51.2m 14m Rokublog: OpenAI has introduced two new machine-learning models which can be trained as neural networks. These are CLIP, which classifies images into categories from arbitrary text, and DALL·E, a generative model that can generate images from text. They were created to improve OpenAI’s ability to recognize things like cats, dogs or political figures in photos.
The big idea here is that these models can learn ‘from experience‘ without the need for humans to manually label the objects they’re seeing in each photo.
If you try to categorize images into cats and dogs, or political figures from your recent photos, OpenAI’s new models could help you do that automatically. They’re the first of their kind.
Here’s how it works: you upload a photo and some text to the CLIP model, and it tries to figure out which objects are in which categories. It uses a ‘generative adversarial network’ approach that involves feedback from both models, so it can learn as it goes.
Lots of AI problems can be solved by learning from examples. But what if the examples are labeling errors, or worse yet, the example is a piece of text and not an image? That’s where OpenAI’s new models come into play.
OpenAI has trained CLIP on three large datasets: one with high quality labels, one with low quality labels and one without any labels at all. The goal was to train it to classify objects as well as possible in photos that don’t have any labels.
This approach was designed for the ‘long tail of unlabeled data’ — the countless images online with no labels. CLIP can perform well even with very little labeled data. In one case, it made predictions after seeing just 2.5% of an object in a photo.
For example, when asked to categorize the image below, it answered: “rocket”, “vehicle”, “artificial” and “flying”. It had only seen 0.2% of the objects in this photo.
You can check out more of these predictions here.
“The result is a system that can learn from errors and create accurate predictions. It’s an example of AI generating new structures from scratch — like a self-learning code,” said Jason Yosinski, OpenAI researcher. “This means we can learn what new classes are possible, rather than being limited by what’s already been identified. This could lead to new concepts and paradigms for developing machine learning models for all kinds of tasks, not just image classification.”

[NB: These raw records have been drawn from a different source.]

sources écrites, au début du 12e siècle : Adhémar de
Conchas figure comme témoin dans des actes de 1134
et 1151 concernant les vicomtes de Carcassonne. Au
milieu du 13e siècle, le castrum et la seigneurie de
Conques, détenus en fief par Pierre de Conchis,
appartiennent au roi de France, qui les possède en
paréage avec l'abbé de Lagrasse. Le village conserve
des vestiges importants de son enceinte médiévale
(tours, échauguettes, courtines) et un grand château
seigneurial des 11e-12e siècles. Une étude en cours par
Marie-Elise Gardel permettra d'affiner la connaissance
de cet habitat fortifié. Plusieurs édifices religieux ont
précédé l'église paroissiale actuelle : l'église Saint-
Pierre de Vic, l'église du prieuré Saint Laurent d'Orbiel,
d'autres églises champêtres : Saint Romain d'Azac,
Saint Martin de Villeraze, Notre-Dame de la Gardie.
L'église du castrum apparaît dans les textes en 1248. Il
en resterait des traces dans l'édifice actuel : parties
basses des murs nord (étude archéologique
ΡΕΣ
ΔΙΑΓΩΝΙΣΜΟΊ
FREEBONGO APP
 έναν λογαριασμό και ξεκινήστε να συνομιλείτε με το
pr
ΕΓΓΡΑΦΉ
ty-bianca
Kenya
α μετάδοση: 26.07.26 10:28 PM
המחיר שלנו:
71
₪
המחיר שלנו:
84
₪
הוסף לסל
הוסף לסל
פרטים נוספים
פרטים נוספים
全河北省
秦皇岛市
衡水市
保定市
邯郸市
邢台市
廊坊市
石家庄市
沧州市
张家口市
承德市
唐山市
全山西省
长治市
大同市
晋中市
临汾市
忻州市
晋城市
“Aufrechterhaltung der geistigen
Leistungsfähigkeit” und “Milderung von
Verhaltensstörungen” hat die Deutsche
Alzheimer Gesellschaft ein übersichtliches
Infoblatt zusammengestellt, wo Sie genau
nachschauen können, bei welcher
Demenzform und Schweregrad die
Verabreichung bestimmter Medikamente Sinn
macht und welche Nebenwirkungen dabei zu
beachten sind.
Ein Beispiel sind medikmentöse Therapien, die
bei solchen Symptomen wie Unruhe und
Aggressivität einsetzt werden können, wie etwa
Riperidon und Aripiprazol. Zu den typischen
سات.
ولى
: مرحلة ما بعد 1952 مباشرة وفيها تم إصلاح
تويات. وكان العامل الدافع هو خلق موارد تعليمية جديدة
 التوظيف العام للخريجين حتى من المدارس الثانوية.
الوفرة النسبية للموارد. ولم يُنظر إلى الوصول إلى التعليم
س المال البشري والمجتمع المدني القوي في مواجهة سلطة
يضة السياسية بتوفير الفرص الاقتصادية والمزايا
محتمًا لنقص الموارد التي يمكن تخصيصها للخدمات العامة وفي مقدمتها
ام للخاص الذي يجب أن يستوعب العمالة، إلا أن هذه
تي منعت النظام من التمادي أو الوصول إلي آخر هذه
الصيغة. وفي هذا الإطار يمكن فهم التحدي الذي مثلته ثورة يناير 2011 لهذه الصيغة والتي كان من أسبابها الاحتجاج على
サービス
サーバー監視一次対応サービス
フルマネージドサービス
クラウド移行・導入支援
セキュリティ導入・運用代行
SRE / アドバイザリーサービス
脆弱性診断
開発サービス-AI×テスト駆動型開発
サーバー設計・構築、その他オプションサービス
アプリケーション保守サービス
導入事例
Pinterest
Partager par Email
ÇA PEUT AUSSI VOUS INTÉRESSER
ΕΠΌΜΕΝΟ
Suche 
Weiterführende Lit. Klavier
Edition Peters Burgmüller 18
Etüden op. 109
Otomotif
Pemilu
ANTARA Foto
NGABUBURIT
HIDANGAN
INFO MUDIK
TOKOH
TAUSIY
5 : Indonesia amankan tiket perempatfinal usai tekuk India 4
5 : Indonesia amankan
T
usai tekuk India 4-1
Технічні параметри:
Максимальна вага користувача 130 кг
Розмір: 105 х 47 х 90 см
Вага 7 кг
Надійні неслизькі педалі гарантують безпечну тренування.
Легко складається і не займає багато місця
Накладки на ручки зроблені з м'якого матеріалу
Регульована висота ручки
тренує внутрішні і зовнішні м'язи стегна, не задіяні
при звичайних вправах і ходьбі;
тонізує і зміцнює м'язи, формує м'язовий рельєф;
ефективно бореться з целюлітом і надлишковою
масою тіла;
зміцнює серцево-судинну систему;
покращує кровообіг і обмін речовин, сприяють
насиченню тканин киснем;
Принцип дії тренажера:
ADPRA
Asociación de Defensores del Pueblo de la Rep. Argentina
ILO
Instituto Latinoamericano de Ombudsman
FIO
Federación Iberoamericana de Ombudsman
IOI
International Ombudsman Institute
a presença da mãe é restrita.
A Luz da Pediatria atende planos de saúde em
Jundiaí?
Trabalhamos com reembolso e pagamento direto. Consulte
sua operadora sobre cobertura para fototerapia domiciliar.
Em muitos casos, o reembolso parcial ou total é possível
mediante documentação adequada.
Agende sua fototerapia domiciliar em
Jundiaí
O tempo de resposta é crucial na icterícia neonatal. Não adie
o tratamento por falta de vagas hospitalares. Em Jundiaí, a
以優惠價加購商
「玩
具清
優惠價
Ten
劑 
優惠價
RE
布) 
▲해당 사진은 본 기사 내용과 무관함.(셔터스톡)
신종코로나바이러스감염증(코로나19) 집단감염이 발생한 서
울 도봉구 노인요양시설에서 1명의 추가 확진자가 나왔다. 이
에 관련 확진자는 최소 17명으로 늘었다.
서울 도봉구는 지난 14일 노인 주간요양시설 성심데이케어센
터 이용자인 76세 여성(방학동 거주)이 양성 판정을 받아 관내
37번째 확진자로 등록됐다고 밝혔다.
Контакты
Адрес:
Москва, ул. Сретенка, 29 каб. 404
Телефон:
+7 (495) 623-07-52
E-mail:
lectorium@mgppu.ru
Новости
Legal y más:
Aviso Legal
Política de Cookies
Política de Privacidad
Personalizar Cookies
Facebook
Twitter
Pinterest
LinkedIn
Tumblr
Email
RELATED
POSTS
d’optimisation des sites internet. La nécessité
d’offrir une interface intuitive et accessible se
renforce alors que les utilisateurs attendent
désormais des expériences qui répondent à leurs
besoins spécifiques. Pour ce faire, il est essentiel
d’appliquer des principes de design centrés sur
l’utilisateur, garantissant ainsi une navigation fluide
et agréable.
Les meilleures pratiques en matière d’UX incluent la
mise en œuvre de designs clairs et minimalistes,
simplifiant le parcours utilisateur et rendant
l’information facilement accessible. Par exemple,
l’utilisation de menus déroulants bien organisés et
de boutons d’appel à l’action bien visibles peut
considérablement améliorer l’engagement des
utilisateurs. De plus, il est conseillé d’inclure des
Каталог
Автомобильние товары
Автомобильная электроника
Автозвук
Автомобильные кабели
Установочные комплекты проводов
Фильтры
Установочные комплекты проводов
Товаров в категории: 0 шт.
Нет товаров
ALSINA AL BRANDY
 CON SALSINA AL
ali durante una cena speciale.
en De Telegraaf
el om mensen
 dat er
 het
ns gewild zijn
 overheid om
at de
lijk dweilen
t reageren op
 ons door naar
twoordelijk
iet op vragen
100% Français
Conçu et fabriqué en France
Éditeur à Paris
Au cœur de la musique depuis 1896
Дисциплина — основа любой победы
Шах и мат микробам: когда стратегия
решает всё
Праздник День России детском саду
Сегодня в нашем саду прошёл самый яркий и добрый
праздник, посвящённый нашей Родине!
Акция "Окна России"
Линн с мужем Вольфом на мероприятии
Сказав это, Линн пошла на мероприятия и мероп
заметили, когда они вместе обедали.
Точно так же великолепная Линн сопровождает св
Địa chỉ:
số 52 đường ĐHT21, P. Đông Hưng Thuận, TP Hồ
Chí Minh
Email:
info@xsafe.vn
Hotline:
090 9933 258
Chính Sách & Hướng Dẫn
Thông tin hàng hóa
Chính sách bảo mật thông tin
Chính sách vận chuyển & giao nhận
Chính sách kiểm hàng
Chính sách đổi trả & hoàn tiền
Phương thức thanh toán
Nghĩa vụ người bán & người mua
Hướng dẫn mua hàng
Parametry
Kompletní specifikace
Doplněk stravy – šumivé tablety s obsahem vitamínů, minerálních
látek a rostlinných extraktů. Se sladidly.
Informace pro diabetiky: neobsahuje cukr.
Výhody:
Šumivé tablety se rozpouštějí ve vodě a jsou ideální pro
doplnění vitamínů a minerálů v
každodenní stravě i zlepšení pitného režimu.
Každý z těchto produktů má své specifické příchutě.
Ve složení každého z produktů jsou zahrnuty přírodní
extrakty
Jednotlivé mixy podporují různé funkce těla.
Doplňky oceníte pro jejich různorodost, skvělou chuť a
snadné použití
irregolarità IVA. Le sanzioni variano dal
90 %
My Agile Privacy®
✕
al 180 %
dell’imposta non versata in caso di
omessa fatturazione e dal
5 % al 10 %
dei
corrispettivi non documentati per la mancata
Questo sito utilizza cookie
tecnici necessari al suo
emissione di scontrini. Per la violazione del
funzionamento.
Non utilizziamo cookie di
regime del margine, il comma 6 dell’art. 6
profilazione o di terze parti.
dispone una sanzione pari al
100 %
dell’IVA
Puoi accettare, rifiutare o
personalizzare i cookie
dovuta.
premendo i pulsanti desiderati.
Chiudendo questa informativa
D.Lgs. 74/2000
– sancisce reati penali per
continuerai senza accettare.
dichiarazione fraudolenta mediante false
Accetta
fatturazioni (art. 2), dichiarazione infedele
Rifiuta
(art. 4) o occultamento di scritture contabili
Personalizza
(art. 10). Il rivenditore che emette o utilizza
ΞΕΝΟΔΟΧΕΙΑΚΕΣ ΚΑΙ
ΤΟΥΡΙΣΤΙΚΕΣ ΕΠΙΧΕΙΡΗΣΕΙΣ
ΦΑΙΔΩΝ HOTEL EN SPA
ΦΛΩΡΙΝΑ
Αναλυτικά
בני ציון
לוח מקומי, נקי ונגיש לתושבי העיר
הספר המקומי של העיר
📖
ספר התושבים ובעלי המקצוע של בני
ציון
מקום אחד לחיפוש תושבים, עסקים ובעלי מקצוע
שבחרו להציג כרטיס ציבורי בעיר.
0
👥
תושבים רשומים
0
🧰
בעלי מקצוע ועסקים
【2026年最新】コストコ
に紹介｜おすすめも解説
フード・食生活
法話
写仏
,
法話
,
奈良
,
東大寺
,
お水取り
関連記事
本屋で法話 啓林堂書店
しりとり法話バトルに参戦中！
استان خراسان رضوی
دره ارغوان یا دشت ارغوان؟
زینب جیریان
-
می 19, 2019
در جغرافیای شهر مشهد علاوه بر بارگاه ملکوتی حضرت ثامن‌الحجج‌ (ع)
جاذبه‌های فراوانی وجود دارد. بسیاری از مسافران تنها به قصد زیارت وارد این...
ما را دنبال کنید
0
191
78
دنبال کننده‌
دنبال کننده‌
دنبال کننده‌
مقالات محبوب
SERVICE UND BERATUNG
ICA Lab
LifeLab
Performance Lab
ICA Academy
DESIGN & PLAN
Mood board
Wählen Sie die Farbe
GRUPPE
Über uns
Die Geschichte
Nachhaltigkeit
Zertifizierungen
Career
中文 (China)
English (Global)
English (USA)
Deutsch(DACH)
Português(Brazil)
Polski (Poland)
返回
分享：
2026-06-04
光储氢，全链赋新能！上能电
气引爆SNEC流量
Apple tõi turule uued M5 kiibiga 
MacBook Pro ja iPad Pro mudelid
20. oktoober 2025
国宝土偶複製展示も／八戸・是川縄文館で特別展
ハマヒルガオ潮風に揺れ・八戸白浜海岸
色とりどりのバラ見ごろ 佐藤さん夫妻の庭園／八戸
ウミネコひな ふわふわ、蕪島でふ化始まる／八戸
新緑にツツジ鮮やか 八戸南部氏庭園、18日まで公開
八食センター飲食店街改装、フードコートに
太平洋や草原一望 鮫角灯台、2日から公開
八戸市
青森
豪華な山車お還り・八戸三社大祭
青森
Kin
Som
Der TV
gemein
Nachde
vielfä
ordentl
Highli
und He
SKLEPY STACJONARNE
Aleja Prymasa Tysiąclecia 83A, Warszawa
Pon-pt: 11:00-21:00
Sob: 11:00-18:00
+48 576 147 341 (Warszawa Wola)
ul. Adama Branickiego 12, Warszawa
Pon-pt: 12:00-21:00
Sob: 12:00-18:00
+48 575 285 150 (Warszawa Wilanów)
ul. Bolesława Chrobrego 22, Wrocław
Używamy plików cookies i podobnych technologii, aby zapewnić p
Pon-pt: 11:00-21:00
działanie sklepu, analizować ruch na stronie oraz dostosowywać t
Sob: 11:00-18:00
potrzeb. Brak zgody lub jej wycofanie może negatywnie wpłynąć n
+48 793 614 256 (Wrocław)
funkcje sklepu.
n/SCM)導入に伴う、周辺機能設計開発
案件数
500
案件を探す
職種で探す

DALL·E is a bit of a different approach. It was trained on the same dataset as CLIP, but instead of trying to classify objects in photos, it tries to recreate the photos based on what’s been seen.
“CLIP is based on a generative adversarial network (GAN) that classifies images into categories,” reads OpenAI’s blog post. “A network is trained to make accurate predictions by using a sample of labeled data to guide its own training. But doing so is complicated. In this case, we’d have to manually label all of the instances in the dataset — not only the ones that were misclassified, but also all of them.”
DALL·E’s purpose was to find a solution that didn’t require human labeling. Instead it created images from text. The important thing is that it looks for patterns in the data that lead to realistic results.
For instance, it can recreate an image of a car from text such as “car”. It can even produce images from text like “black cat or dog” — but those are especially difficult.